= Helen Gardner McCormack =

Helen Gardner McCormack (March 17, 1903 – January 22, 1974) was the director of the Valentine Museum, archivist and curator for the South Carolina Historical Society and director of the Gibbes Museum of Art.

==Biography==
Helen Gardner McCormack was born on March 17, 1903, in Charleston, the daughter of William Henry McCormack (1868–1940) and Alice Broome (1871-1948).

She attended the College of Charleston and graduated in 1925 with an A.B. in English. She did postgraduate work at Columbia University. In 1936 she received a Rockefeller Foundation grant to study museum methods at the Brooklyn Museum and in Europe. In 1942 she received a fellowship from the Charleston Scientific and Cultural Educational Fund to reorganize the South Carolina Historical Society records and documents.

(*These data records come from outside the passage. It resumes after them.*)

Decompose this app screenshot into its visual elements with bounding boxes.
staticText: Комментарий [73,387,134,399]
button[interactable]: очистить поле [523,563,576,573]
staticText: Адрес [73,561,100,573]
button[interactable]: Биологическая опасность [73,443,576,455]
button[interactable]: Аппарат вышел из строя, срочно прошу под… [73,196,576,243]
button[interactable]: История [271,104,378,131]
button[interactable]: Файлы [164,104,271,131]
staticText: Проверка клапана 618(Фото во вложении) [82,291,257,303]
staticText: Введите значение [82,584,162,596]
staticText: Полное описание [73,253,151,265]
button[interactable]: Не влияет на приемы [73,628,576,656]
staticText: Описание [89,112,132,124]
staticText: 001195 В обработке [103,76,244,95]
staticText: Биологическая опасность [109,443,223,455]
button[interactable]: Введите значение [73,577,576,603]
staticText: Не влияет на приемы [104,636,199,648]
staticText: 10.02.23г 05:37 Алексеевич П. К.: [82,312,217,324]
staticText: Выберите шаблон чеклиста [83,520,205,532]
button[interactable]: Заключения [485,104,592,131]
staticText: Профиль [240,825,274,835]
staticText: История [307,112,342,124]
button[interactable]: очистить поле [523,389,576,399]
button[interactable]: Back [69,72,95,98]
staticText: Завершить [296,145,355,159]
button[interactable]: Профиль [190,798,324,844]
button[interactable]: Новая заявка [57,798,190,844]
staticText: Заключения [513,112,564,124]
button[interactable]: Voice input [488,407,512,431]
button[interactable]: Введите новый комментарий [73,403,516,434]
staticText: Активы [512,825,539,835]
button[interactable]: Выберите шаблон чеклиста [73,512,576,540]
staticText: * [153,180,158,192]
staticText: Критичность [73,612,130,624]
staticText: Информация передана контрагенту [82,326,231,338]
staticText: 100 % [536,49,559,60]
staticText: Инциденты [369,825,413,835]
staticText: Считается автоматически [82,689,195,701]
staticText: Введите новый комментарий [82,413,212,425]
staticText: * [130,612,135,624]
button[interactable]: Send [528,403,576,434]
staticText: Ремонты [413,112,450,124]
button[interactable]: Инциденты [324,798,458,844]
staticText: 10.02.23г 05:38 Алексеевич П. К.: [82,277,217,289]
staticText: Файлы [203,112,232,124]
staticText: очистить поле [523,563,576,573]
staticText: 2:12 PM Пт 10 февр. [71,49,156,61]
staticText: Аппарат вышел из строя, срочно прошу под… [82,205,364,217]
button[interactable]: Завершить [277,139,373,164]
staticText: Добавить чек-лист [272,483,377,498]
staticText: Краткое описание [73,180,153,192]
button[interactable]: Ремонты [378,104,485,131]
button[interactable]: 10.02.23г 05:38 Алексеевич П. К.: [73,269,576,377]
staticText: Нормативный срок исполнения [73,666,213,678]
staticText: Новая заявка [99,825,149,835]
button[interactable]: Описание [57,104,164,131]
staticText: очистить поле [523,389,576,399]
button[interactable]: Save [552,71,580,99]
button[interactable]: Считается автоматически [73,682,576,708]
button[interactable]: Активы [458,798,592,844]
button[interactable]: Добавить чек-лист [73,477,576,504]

From 1926 to 1928 she was curator of South Carolina collection at the Charleston Museum. In 1928 she helped organizing the Valentine Museum in Richmond, Virginia and from 1930 to 1940 she was its director. During this time she completed the restoration of the 1812 Wickham-Valentine House designed by Alexander Parris. She served on the museum committee of the Virginia Academy of Science and on the board of the Virginia Art Alliance. In 1941 she became assistant director at the Gibbes Museum of Art in Charleston. From 1942 to 1944 she was archivist for the South Carolina Historical Society in Charleston, South Carolina. In 1947 she was named curator of collections at the Charleston Museum. From 1954 to 1966 she was director of the Gibbes Museum of Art in Charleston. At retirement from directorship in 1966 she remained at the Gibbes Museum of Art as curator. In 1954 she became archivist for the Guild of South Carolina Artists and in 1968 she became its executive director.

In 1941 she undertook the Charleston architectural survey, recording information of 1380 historic properties. The survey was suggested by Frederick Law Olmsted Jr. and was conducted by the Carolina Art Association with funding from the Carnegie Corporation. It was published in 1944 as This is Charleston.

McCormack was the companion of Laura Bragg, the director of the Charleston Museum. McCormack lived at the Confederate Home, 62 Broad Street.

Helen Gardner McCormack died on January 22, 1974, and is buried at Magnolia Cemetery, Charleston.

The H. F. Plowden Weston (1738–1827) miniature, dating from 1824, by Charles Fraser, was purchased by the Gibbes Museum with funds provided by the Eliza Huger Kammerer Fund in memory of Helen Gardner McCormack.